Title: What is African American literature? / by Margo N. Crawford.
Description: First edition. | Hoboken : Wiley‐Blackwell, 2020. | Series: Wiley Blackwell manifestos | Includes bibliographical references and index.
Identifiers: LCCN 2020021084 (print) | LCCN 2020021085 (ebook) | ISBN 9781119123347 (paperback) | ISBN 9781119123378 (adobe pdf) | ISBN 9781119123361 (epub)
Subjects: LCSH: American literature–African American authors–History and criticism. | Affect (Psychology) in literature. | Slavery in literature. | African Americans in literature.
Classification: LCC PS153.N5 C76 2020 (print) | LCC PS153.N5 (ebook) | DDC 810.9/896073–dc23
LC record available at https://lccn.loc.gov/2020021084LC ebook record available at https://lccn.loc.gov/2020021085
Cover Design: Wiley
Cover Image: African American woman, half‐length portrait, facing left, reading book by Fæ is licensed under Creative Commons CC0
This book was greatly inspired by Cheryl Wall’s groundbreaking study Worrying the Line: Black Women Writers, Lineage, and Literary Tradition (2005). African American literary traditions (as Cheryl Wall taught us) are a worrying of lines (lines being understood as lineage, intertextuality, improvisation, and the elasticity of blackness).
In these early years of the twenty‐first century, scholars of African American literature and theory have been gathering, at a wide range of conferences and other events, to begin to theorize the emergent forms, moods, and stories that distinguish twenty‐first century African American literature from earlier flows. These forums, looking at new directions in African American literature and theory, propelled the questions explored in this book’s reshaping of the title of Kenneth W. Warren’s What Was African American Literature? (2011) into the question of what it is (on the lower frequencies).
So many scholars make me hear these lower frequencies of black aesthetics. I thank Cheryl Wall, Eleanor Traylor, Hortense Spillers, Haki Madhubuti, Houston A. Baker, Dana Williams, Kokahvah Zauditu‐Selassie, Fred Moten, Farah Jasmine Griffin, Kevin Quashie, Candice Jenkins, Alexis Pauline Gumbs, Soyica Colbert, Brent Edwards, Erica Edwards, Evie Shockley, L.H. Stallings, Jennifer DeVere Brody, Stephen Best, Yogita Goyal, Aida Levy‐Hussen, Carter Mathes, Badia Ahad, Howard Rambsy, Meta DuEwa Jones, Greg Thomas, Lawrence Jackson, Koritha Mitchell, Aldon Lynn Nielsen, Dagmawi Woubshet, Sharon Holland, Douglas Jones, Robert Reid Pharr, Mark Anthony Neal, George Hutchinson, and many more.
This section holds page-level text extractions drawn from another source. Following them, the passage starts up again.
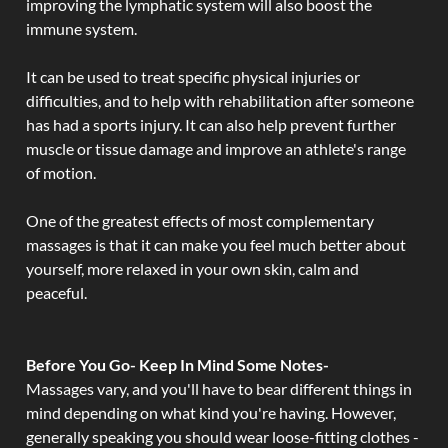
improving the lymphatic system will also boost the
immune system.
It can be used to treat specific physical injuries or
difficulties, and to help with rehabilitation after someone
has had a sports injury. It can also help prevent further
muscle or tissue damage and improve an athlete's range
of motion.
One of the greatest effects of most complementary
massages is that it can make you feel much better about
yourself, more relaxed in your own skin, calm and
peaceful.
Before You Go- Keep In Mind Some Notes-
Massages vary, and you'll have to bear different things in
mind depending on what kind you're having. However,
generally speaking you should wear loose-fitting clothes -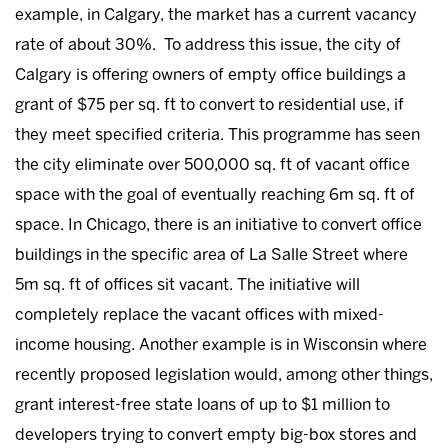
example, in Calgary, the market has a current vacancy
rate of about 30%. To address this issue, the city of
Calgary is offering owners of empty office buildings a
grant of $75 per sq. ft to convert to residential use, if
they meet specified criteria. This programme has seen
the city eliminate over 500,000 sq. ft of vacant office
space with the goal of eventually reaching 6m sq. ft of
space. In Chicago, there is an initiative to convert office
buildings in the specific area of La Salle Street where
5m sq. ft of offices sit vacant. The initiative will
completely replace the vacant offices with mixed-
income housing. Another example is in Wisconsin where
recently proposed legislation would, among other things,
grant interest-free state loans of up to $1 million to
developers trying to convert empty big-box stores and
I thank Richard Samson for his consummate work as editor. I thank the anonymous readers for their great insight.
Introduction: The Affective Atmosphere of African American Literature
Stephen Colbert:
“You have said you don’t necessarily like to be pigeonholed as an African American writer. What would you like me to pigeonhole you as? (Audience laughs) Because I have to categorize everybody. […] How should I just see you as a category? If you don’t want to be an African American writer, how should I think of you?” (italics mine)
Toni Morrison:
“As an American writer.” (Audience cheers) (2014)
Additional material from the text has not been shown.